The course is unique because it gives students the opportunity to join “what is essentially an experimental laboratory in (their) first semester,” said Peter Shank, a professor of medical science who teaches the course alongside three other professors.
He said students often struggle to find research positions because most professors and lab directors are only interested in students with research experience — a catch-22, pa
rticularly for first-years and sophomores. “If you say you isolated this phage and did restriction mapping, that’s a whole different set of skills,” Shank said.
Excitement about Phage Hunters is not limited to students — faculty enjoy it too. “I’m having a blast,” Shank said.
Everyone involved in the course both at Brown and at Providence College said one of the best parts has been the close-knit feeling that has arisen within the classes. “We became a really big family,” Rego said.
A contagious course
Neither Providence College nor Brown designed the Phage Hunters course — the program was initiated by the Science Education Alliance branch of HHMI.

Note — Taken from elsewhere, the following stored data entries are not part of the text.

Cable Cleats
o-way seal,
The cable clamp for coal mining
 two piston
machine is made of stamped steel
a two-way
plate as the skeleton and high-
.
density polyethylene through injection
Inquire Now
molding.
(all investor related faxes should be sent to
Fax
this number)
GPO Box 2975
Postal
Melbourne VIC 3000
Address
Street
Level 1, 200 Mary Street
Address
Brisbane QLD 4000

Lucia Barker, SEA’s program officer, said the Phage Hunters initiative was created six years ago, an expansion of a course designed by Graham Hatfull, a professor of biotechnology at the University of Pittsburgh.

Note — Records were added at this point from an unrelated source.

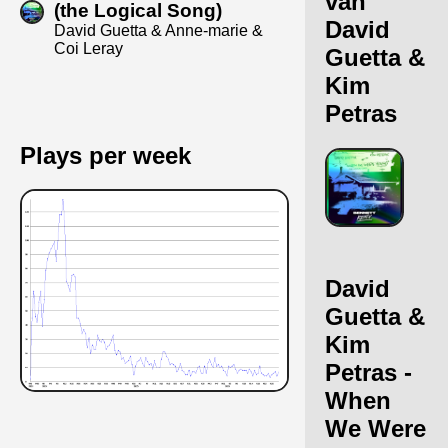
van
(the Logical Song)
David
David Guetta & Anne-marie &
Coi Leray
Guetta &
Kim
Petras
Plays per week
David
Guetta &
Kim
Petras -
When
We Were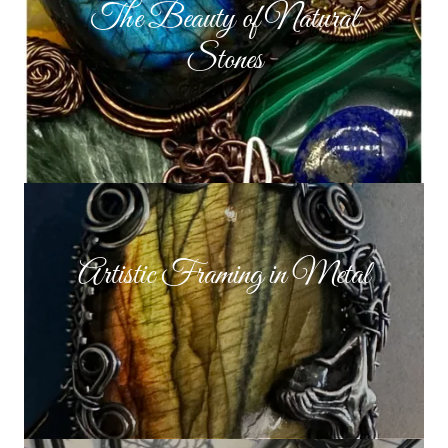
The Beauty of Natural
Stones
Artistic Framing in Metal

This is the first time HHMI has provided a curriculum and educational resources directly to professors, Barker said. HHMI also trains professors and provides the materials and supplies to full member colleges, such as Brown.
This support “gives them the opportunity to focus exclusively on how to teach the course and to focus exclusively on the students and the science,” Barker said. “The cherry on top of the ice cream sundae is that these were freshmen.”
In selecting which schools to join the initiative, “the most important thing we were looking for was a dedication to transforming science education to be hands-on,” Barker said.
Brown had already begun to transform its biology offerings before successfully applying to be a part of Phage Hunters, Targan said, citing the new biology lab course offerings for first-years.
Both Barker and Targan spoke of the importance of keeping students interested in science. One way to do that is to have more students involved in hands-on classes.
‘The best way people learn’
HHMI has not yet decided if it will accept new schools to join the Phage Hunters program. “The idea of SEA is that it would be a series of different initiatives,” Barker said. “We do know that SEA is planning on being involved in innovative science education programming for a long time.”
Because Brown is a member school of the Phage Hunters program, HHMI will continue to provide the supplies for the course for two more years. After that, Targan said the course could potentially be absorbed into the biology program, if the three years prove enough to establish a “campus-based understanding” of how to run the course.
Given the success of the class, Targan said such hands-on experiences would make sense in many different departments, naming archaeology, history and anthropology as three disciplines where he could envision such engaging courses.
“Having that much more visceral experience using all the senses — it’s impossible not to be engaged in it, whereas it’s easy to zone out in a lecture,” Targan said. “There’s just a lot of evidence to show that that’s the best way people learn and the best way to keep people interested.”
An earlier version of this article incorrectly stated that the Phage Hunters initiative was started six years ago. In fact, it began four years ago, in 2008. The Herald regrets the error.